Stored data entries
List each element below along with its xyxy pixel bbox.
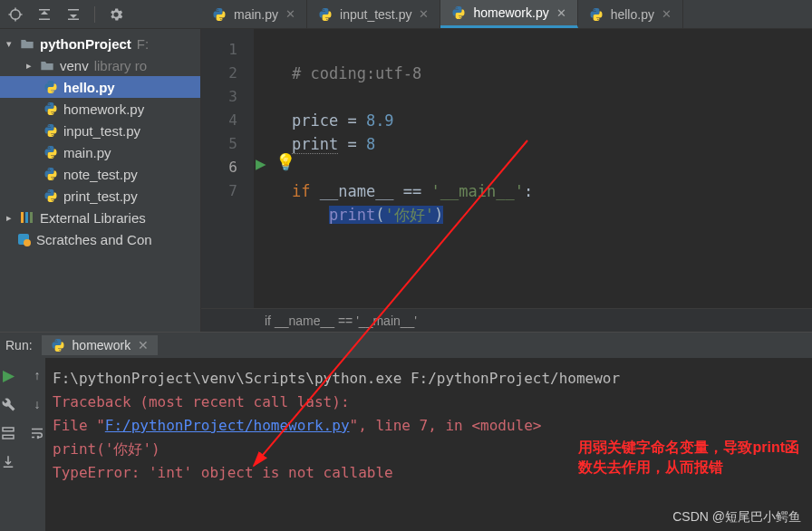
folder-icon (20, 37, 34, 50)
external-libraries[interactable]: ▸ External Libraries (0, 207, 200, 228)
file-input-test[interactable]: input_test.py (0, 120, 200, 141)
console-traceback: Traceback (most recent call last): (53, 393, 350, 410)
console-cmd: F:\pythonProject\venv\Scripts\python.exe… (53, 367, 808, 391)
annotation-text: 用弱关键字命名变量，导致print函 数失去作用，从而报错 (578, 438, 799, 478)
breadcrumb-label: if __name__ == '__main__' (265, 314, 417, 328)
file-label: homework.py (63, 101, 144, 117)
chevron-down-icon: ▾ (4, 38, 14, 50)
svg-rect-7 (3, 435, 14, 439)
python-file-icon (44, 123, 58, 138)
file-label: hello.py (63, 80, 115, 95)
file-hello[interactable]: hello.py (0, 76, 200, 98)
tab-main[interactable]: main.py ✕ (201, 0, 307, 28)
file-label: input_test.py (63, 123, 140, 139)
wrench-icon[interactable] (0, 394, 18, 414)
folder-icon (40, 59, 54, 72)
file-label: main.py (63, 145, 111, 160)
run-tab-label: homework (72, 338, 131, 352)
python-file-icon (44, 167, 58, 181)
venv-label: venv (60, 58, 89, 73)
code-line-1: # coding:utf-8 (292, 64, 421, 82)
scratches[interactable]: Scratches and Con (0, 228, 200, 250)
target-icon[interactable] (7, 6, 24, 23)
breadcrumb[interactable]: if __name__ == '__main__' (201, 308, 812, 332)
python-file-icon (451, 5, 466, 20)
expand-icon[interactable] (65, 6, 82, 23)
down-arrow-icon[interactable]: ↓ (27, 394, 47, 414)
python-file-icon (589, 7, 604, 22)
close-icon[interactable]: ✕ (419, 7, 429, 21)
svg-rect-2 (25, 212, 28, 223)
close-icon[interactable]: ✕ (285, 7, 295, 21)
intention-bulb-icon[interactable]: 💡 (276, 152, 295, 172)
run-toolbar: ▶ ↑ ↓ (0, 358, 45, 531)
file-homework[interactable]: homework.py (0, 98, 200, 120)
project-root-path: F: (137, 36, 149, 52)
svg-rect-3 (30, 212, 33, 223)
run-tabbar: Run: homework ✕ (0, 333, 812, 358)
venv-suffix: library ro (94, 58, 147, 73)
watermark: CSDN @短尾巴小鳄鱼 (672, 509, 801, 526)
up-arrow-icon[interactable]: ↑ (27, 365, 47, 385)
close-icon[interactable]: ✕ (556, 6, 566, 20)
tab-label: input_test.py (340, 7, 411, 22)
file-main[interactable]: main.py (0, 141, 200, 163)
library-icon (20, 210, 34, 225)
external-label: External Libraries (40, 210, 146, 226)
close-icon[interactable]: ✕ (138, 338, 149, 352)
run-gutter-icon[interactable]: ▶ (256, 156, 266, 172)
export-icon[interactable] (0, 452, 18, 472)
wrap-icon[interactable] (27, 423, 47, 443)
file-label: print_test.py (63, 188, 138, 204)
python-file-icon (44, 145, 58, 159)
svg-rect-1 (21, 212, 24, 223)
project-sidebar: ▾ pythonProject F: ▸ venv library ro hel… (0, 29, 201, 332)
python-file-icon (44, 80, 58, 94)
editor-tabbar: main.py ✕ input_test.py ✕ homework.py ✕ … (201, 0, 812, 29)
project-root-label: pythonProject (40, 36, 131, 52)
tab-homework[interactable]: homework.py ✕ (440, 0, 577, 28)
stack-icon[interactable] (0, 423, 18, 443)
python-file-icon (51, 338, 65, 352)
console-file-link[interactable]: F:/pythonProject/homework.py (105, 417, 350, 434)
code-content[interactable]: # coding:utf-8 price = 8.9 print = 8 if … (254, 29, 812, 308)
python-file-icon (212, 7, 227, 22)
scratches-label: Scratches and Con (36, 232, 152, 247)
python-file-icon (318, 7, 333, 22)
collapse-icon[interactable] (36, 6, 53, 23)
file-print-test[interactable]: print_test.py (0, 185, 200, 207)
run-tab-homework[interactable]: homework ✕ (42, 335, 159, 355)
close-icon[interactable]: ✕ (662, 7, 672, 21)
tab-input-test[interactable]: input_test.py ✕ (307, 0, 440, 28)
run-title: Run: (5, 338, 33, 352)
tab-label: homework.py (473, 5, 548, 20)
chevron-right-icon: ▸ (24, 60, 34, 72)
chevron-right-icon: ▸ (4, 212, 14, 224)
svg-point-0 (11, 9, 21, 19)
python-file-icon (44, 101, 58, 116)
svg-rect-6 (3, 428, 14, 431)
venv-folder[interactable]: ▸ venv library ro (0, 54, 200, 76)
run-console[interactable]: F:\pythonProject\venv\Scripts\python.exe… (45, 358, 812, 531)
scratches-icon (16, 232, 31, 246)
svg-point-5 (24, 239, 31, 246)
file-note-test[interactable]: note_test.py (0, 163, 200, 185)
tab-label: hello.py (611, 7, 654, 22)
line-gutter: 1 2 3 4 5 6 7 (201, 29, 254, 308)
tab-hello[interactable]: hello.py ✕ (578, 0, 683, 28)
python-file-icon (44, 188, 58, 203)
gear-icon[interactable] (108, 6, 124, 23)
code-editor[interactable]: 1 2 3 4 5 6 7 # coding:utf-8 price = 8.9… (201, 29, 812, 308)
project-root[interactable]: ▾ pythonProject F: (0, 33, 200, 54)
file-label: note_test.py (63, 167, 138, 182)
rerun-icon[interactable]: ▶ (0, 365, 18, 385)
tab-label: main.py (234, 7, 278, 22)
toolbar-divider (94, 6, 95, 23)
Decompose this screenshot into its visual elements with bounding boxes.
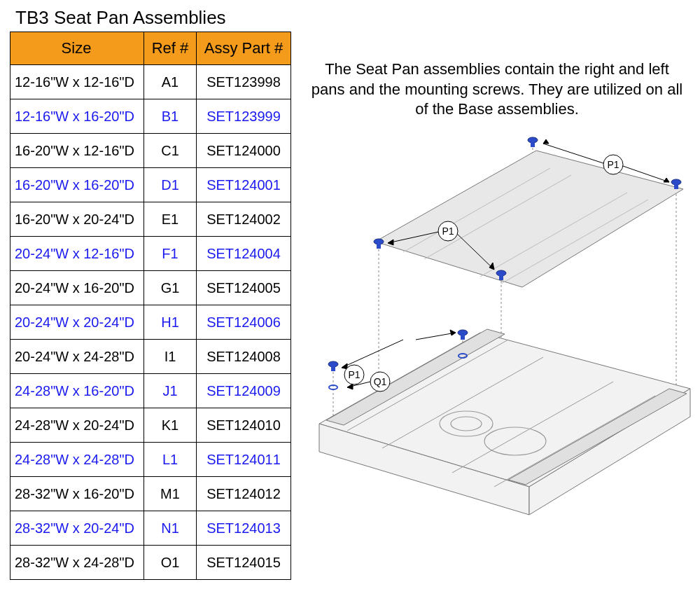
cell-ref: C1 xyxy=(144,134,197,168)
table-row: 16-20"W x 16-20"DD1SET124001 xyxy=(10,168,291,202)
cell-size: 28-32"W x 20-24"D xyxy=(10,511,144,546)
cell-ref: I1 xyxy=(144,340,197,374)
cell-part: SET124015 xyxy=(197,546,291,580)
cell-part: SET124002 xyxy=(197,202,291,237)
table-row: 20-24"W x 20-24"DH1SET124006 xyxy=(10,305,291,340)
cell-part: SET124010 xyxy=(197,408,291,443)
table-row: 28-32"W x 16-20"DM1SET124012 xyxy=(10,477,291,511)
cell-size: 24-28"W x 16-20"D xyxy=(10,374,144,408)
callout-p1: P1 xyxy=(348,369,360,380)
table-row: 20-24"W x 12-16"DF1SET124004 xyxy=(10,237,291,271)
svg-rect-28 xyxy=(531,140,535,147)
svg-point-35 xyxy=(329,385,337,389)
cell-part: SET124000 xyxy=(197,134,291,168)
table-row: 28-32"W x 20-24"DN1SET124013 xyxy=(10,511,291,546)
table-row: 24-28"W x 24-28"DL1SET124011 xyxy=(10,443,291,477)
svg-rect-32 xyxy=(331,364,335,371)
table-row: 28-32"W x 24-28"DO1SET124015 xyxy=(10,546,291,580)
cell-ref: F1 xyxy=(144,237,197,271)
cell-size: 16-20"W x 16-20"D xyxy=(10,168,144,202)
svg-rect-24 xyxy=(377,242,381,249)
table-row: 24-28"W x 16-20"DJ1SET124009 xyxy=(10,374,291,408)
table-row: 24-28"W x 20-24"DK1SET124010 xyxy=(10,408,291,443)
cell-ref: A1 xyxy=(144,65,197,99)
cell-part: SET124006 xyxy=(197,305,291,340)
table-row: 16-20"W x 12-16"DC1SET124000 xyxy=(10,134,291,168)
cell-ref: O1 xyxy=(144,546,197,580)
cell-part: SET124005 xyxy=(197,271,291,305)
table-title: TB3 Seat Pan Assemblies xyxy=(15,7,693,29)
header-ref: Ref # xyxy=(144,32,197,65)
svg-line-47 xyxy=(416,333,456,340)
cell-size: 20-24"W x 16-20"D xyxy=(10,271,144,305)
cell-part: SET124004 xyxy=(197,237,291,271)
header-size: Size xyxy=(10,32,144,65)
cell-part: SET124012 xyxy=(197,477,291,511)
cell-size: 12-16"W x 12-16"D xyxy=(10,65,144,99)
cell-size: 28-32"W x 24-28"D xyxy=(10,546,144,580)
cell-part: SET124011 xyxy=(197,443,291,477)
table-row: 16-20"W x 20-24"DE1SET124002 xyxy=(10,202,291,237)
callout-p1: P1 xyxy=(442,226,454,237)
cell-ref: G1 xyxy=(144,271,197,305)
svg-rect-26 xyxy=(499,273,503,280)
cell-ref: J1 xyxy=(144,374,197,408)
cell-part: SET124009 xyxy=(197,374,291,408)
cell-part: SET124013 xyxy=(197,511,291,546)
table-row: 20-24"W x 24-28"DI1SET124008 xyxy=(10,340,291,374)
cell-ref: H1 xyxy=(144,305,197,340)
table-row: 12-16"W x 16-20"DB1SET123999 xyxy=(10,99,291,134)
cell-size: 20-24"W x 12-16"D xyxy=(10,237,144,271)
cell-size: 16-20"W x 12-16"D xyxy=(10,134,144,168)
assembly-diagram: P1 P1 P1 Q1 xyxy=(305,123,697,529)
svg-line-45 xyxy=(342,340,403,368)
description-text: The Seat Pan assemblies contain the righ… xyxy=(308,60,686,120)
table-row: 20-24"W x 16-20"DG1SET124005 xyxy=(10,271,291,305)
cell-ref: D1 xyxy=(144,168,197,202)
cell-size: 24-28"W x 24-28"D xyxy=(10,443,144,477)
cell-size: 16-20"W x 20-24"D xyxy=(10,202,144,237)
callout-p1: P1 xyxy=(607,159,619,170)
svg-marker-50 xyxy=(347,384,353,389)
cell-size: 20-24"W x 24-28"D xyxy=(10,340,144,374)
svg-marker-38 xyxy=(543,139,549,144)
cell-part: SET124001 xyxy=(197,168,291,202)
cell-ref: B1 xyxy=(144,99,197,134)
svg-rect-34 xyxy=(461,333,465,340)
cell-size: 20-24"W x 20-24"D xyxy=(10,305,144,340)
cell-part: SET123998 xyxy=(197,65,291,99)
cell-ref: L1 xyxy=(144,443,197,477)
callout-q1: Q1 xyxy=(374,376,387,387)
cell-ref: K1 xyxy=(144,408,197,443)
cell-part: SET124008 xyxy=(197,340,291,374)
cell-size: 12-16"W x 16-20"D xyxy=(10,99,144,134)
cell-ref: E1 xyxy=(144,202,197,237)
svg-rect-30 xyxy=(674,182,678,189)
cell-size: 24-28"W x 20-24"D xyxy=(10,408,144,443)
cell-size: 28-32"W x 16-20"D xyxy=(10,477,144,511)
cell-ref: N1 xyxy=(144,511,197,546)
svg-marker-48 xyxy=(450,330,456,335)
cell-ref: M1 xyxy=(144,477,197,511)
cell-part: SET123999 xyxy=(197,99,291,134)
table-row: 12-16"W x 12-16"DA1SET123998 xyxy=(10,65,291,99)
svg-marker-40 xyxy=(664,178,669,182)
header-part: Assy Part # xyxy=(197,32,291,65)
parts-table: Size Ref # Assy Part # 12-16"W x 12-16"D… xyxy=(10,32,291,580)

Work to complete: Wherever the word "venv" appears in the entries above, copy that whole line.

The completed task:
console-cmd: F:\pythonProject\venv\Scripts\python.exe… (53, 367, 808, 391)
venv-label: venv (60, 58, 89, 73)
venv-suffix: library ro (94, 58, 147, 73)
project-sidebar: ▾ pythonProject F: ▸ venv library ro hel… (0, 29, 201, 332)
venv-folder[interactable]: ▸ venv library ro (0, 54, 200, 76)
run-console[interactable]: F:\pythonProject\venv\Scripts\python.exe… (45, 358, 812, 531)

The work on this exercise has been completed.